- AIM OF THE TASK:
Find the number of lines below in which the word "Motive" occurs. Write only that number.

- SUPPLIED ENTRIES:
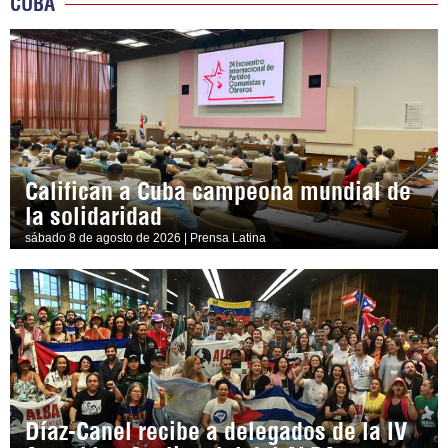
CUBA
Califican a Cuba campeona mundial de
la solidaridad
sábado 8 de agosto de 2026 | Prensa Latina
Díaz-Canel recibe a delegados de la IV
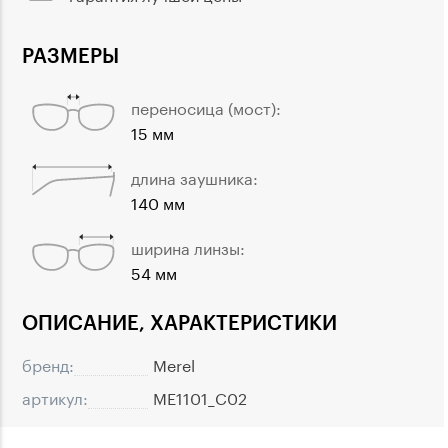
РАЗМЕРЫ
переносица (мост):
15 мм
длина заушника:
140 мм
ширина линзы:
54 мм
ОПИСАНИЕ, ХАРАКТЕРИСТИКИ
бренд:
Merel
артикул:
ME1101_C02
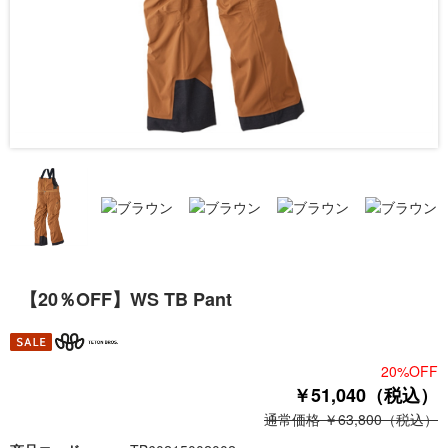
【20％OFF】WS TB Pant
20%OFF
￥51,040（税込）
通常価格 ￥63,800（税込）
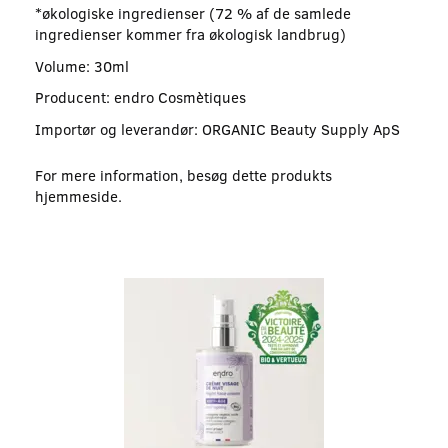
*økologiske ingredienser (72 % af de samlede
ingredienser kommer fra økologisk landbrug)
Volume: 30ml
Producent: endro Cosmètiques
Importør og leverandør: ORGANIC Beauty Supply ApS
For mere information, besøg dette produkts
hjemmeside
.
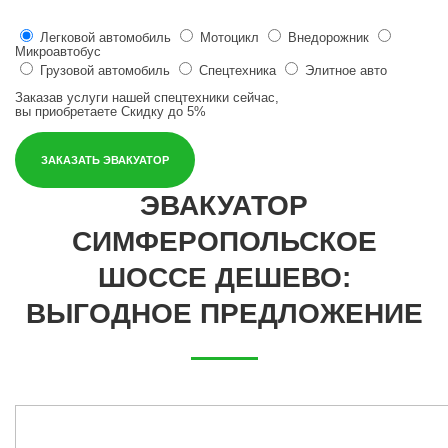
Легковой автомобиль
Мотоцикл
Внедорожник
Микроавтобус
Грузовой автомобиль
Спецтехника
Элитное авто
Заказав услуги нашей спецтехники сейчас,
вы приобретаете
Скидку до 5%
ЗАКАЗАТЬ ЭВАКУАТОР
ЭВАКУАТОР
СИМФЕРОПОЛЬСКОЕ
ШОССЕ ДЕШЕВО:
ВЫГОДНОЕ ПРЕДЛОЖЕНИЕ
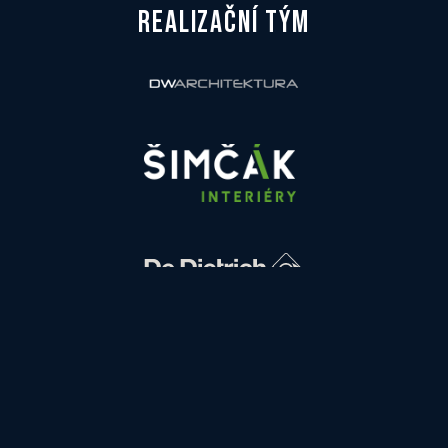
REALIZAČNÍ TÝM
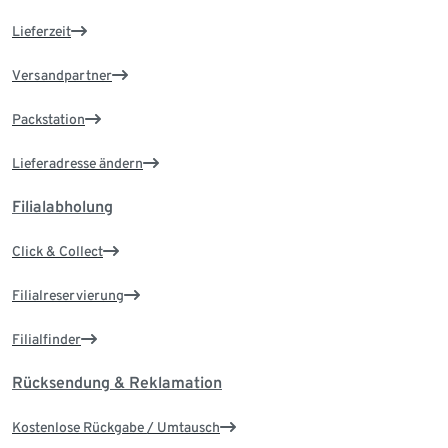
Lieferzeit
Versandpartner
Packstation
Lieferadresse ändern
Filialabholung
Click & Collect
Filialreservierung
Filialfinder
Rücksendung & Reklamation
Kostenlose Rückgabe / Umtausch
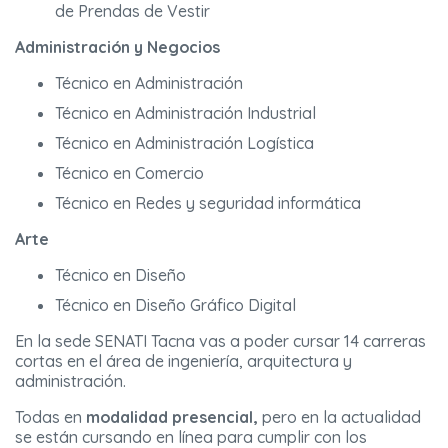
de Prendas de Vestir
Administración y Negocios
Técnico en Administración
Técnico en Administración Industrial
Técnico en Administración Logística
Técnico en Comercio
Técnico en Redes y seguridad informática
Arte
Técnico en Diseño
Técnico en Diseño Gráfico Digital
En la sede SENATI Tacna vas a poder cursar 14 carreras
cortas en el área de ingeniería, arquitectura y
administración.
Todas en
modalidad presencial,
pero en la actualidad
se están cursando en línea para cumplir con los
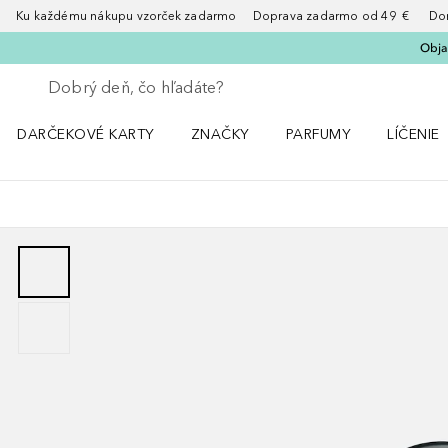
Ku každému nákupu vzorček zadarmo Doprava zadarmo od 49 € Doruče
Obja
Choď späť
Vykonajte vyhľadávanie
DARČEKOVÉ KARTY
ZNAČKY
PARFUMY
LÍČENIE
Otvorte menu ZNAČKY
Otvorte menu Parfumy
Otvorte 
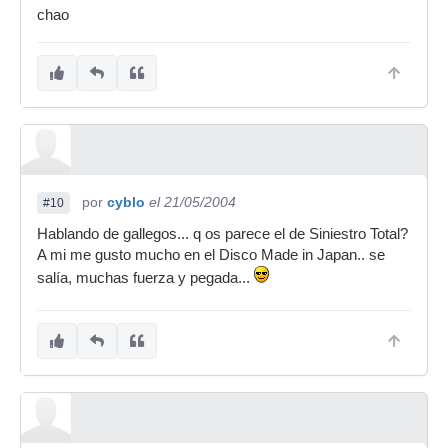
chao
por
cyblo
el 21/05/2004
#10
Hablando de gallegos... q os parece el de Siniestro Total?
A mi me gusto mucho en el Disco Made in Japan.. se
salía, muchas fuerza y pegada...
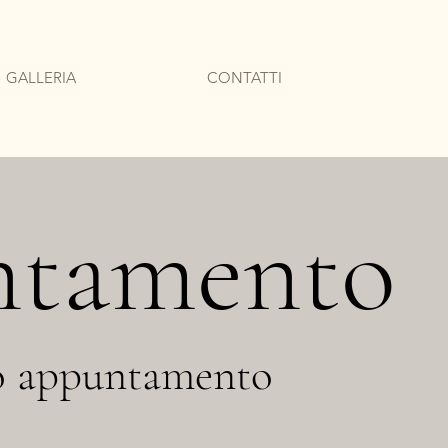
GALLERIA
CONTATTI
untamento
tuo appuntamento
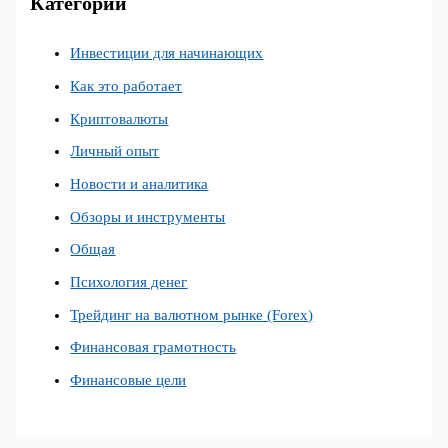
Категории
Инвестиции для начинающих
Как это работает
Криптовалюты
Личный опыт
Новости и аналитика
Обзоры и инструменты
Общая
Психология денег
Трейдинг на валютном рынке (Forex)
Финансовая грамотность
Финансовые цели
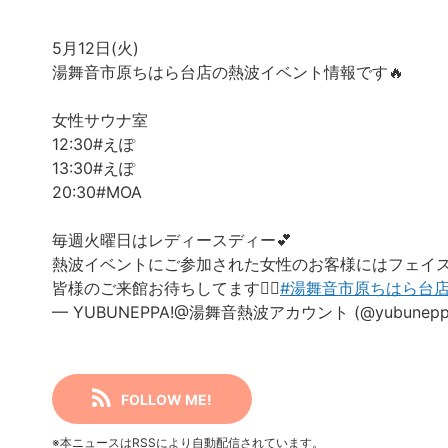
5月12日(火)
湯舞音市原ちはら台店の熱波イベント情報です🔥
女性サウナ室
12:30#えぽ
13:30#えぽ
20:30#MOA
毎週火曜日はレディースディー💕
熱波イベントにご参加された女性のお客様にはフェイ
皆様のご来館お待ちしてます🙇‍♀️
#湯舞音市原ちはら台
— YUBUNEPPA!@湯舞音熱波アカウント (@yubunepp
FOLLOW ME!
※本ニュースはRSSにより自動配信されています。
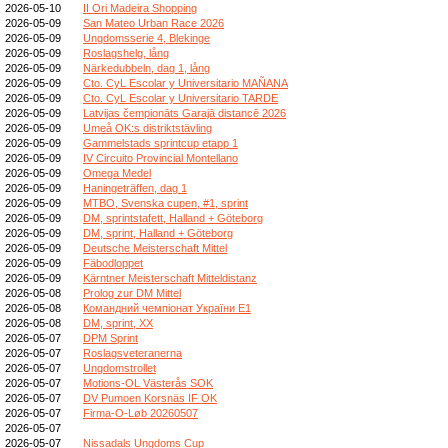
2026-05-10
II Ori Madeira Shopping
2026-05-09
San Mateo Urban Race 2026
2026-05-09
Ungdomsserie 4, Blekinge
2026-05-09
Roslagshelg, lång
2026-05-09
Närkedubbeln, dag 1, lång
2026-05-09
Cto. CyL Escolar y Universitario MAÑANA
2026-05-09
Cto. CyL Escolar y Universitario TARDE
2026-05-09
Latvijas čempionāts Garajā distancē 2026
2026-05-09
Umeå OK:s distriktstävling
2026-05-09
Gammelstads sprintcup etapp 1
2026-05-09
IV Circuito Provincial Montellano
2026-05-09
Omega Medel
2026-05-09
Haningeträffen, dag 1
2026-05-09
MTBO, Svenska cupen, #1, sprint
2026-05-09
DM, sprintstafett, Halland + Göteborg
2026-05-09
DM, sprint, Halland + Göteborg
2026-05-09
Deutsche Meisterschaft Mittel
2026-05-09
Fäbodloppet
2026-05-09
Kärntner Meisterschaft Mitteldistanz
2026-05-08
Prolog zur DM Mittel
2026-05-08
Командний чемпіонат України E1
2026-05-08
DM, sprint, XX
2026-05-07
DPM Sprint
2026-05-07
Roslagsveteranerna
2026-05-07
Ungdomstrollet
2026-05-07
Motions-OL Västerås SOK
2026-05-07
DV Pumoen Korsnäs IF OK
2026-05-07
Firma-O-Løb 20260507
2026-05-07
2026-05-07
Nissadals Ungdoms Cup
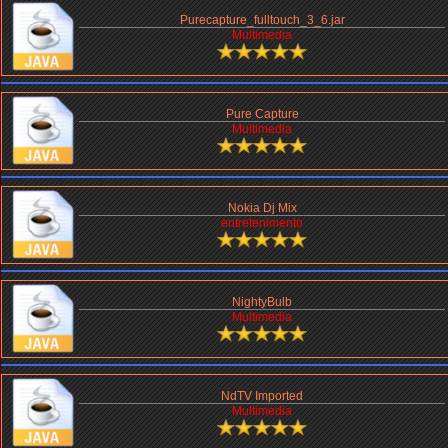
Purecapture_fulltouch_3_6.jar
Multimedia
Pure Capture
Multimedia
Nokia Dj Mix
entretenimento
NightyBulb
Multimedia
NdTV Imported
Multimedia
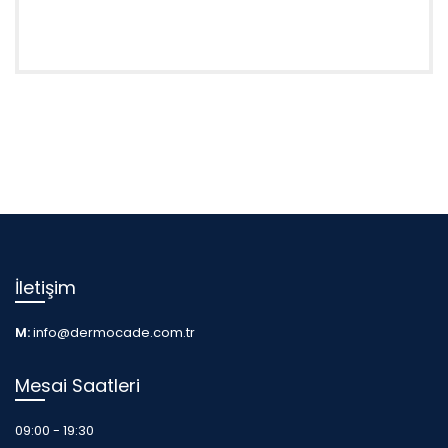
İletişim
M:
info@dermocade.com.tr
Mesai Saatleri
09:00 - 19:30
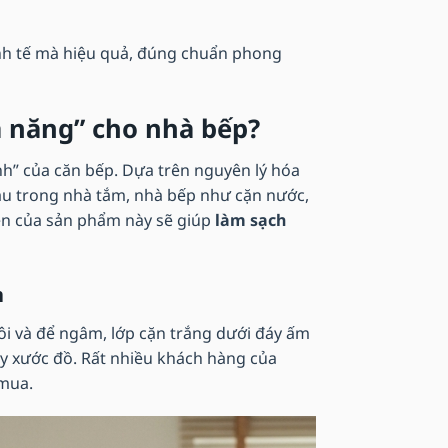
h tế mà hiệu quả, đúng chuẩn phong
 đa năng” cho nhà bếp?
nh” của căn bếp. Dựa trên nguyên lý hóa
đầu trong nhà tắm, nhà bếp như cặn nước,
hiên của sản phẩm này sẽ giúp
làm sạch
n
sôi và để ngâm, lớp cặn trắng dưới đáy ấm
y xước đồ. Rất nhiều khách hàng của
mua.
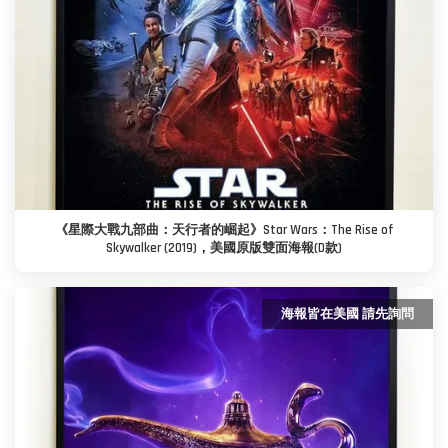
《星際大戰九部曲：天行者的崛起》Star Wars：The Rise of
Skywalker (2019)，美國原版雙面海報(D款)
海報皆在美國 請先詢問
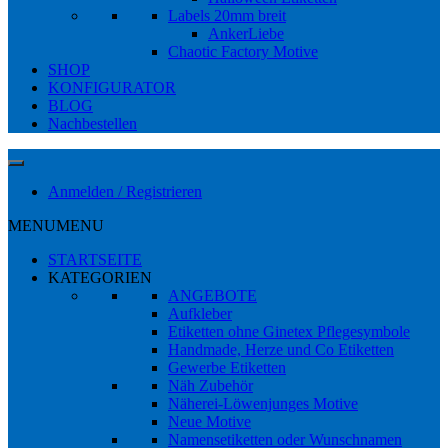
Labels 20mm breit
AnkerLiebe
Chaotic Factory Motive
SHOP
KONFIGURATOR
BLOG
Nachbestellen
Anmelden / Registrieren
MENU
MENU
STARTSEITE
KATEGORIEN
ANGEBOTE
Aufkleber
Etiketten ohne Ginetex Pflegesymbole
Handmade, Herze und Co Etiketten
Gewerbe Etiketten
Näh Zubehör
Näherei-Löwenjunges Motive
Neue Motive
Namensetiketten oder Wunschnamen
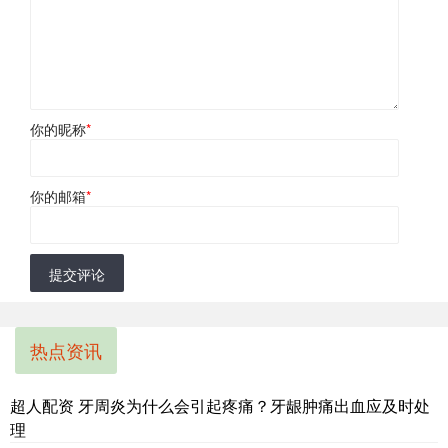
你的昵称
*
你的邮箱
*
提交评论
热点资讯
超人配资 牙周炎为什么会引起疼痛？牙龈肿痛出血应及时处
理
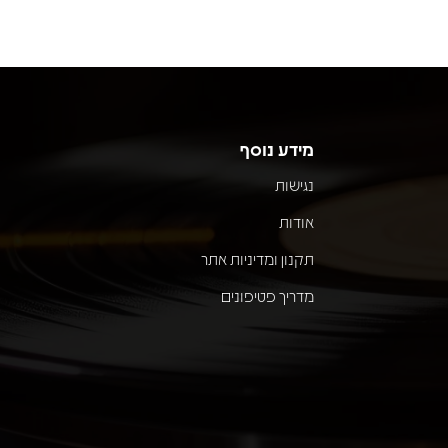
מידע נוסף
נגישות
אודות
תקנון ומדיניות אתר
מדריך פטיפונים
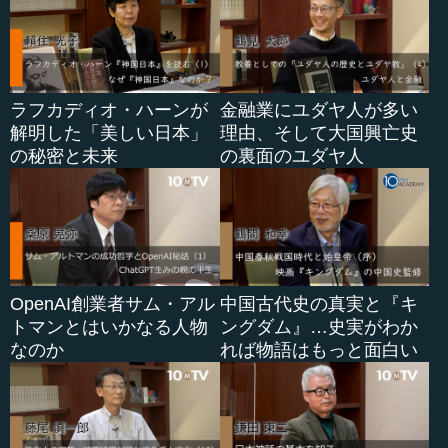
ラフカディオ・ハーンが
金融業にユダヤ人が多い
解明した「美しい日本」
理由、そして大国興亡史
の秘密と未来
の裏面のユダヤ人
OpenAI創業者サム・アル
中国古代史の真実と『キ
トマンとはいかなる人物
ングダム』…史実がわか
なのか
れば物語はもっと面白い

- TASK RESULT:
3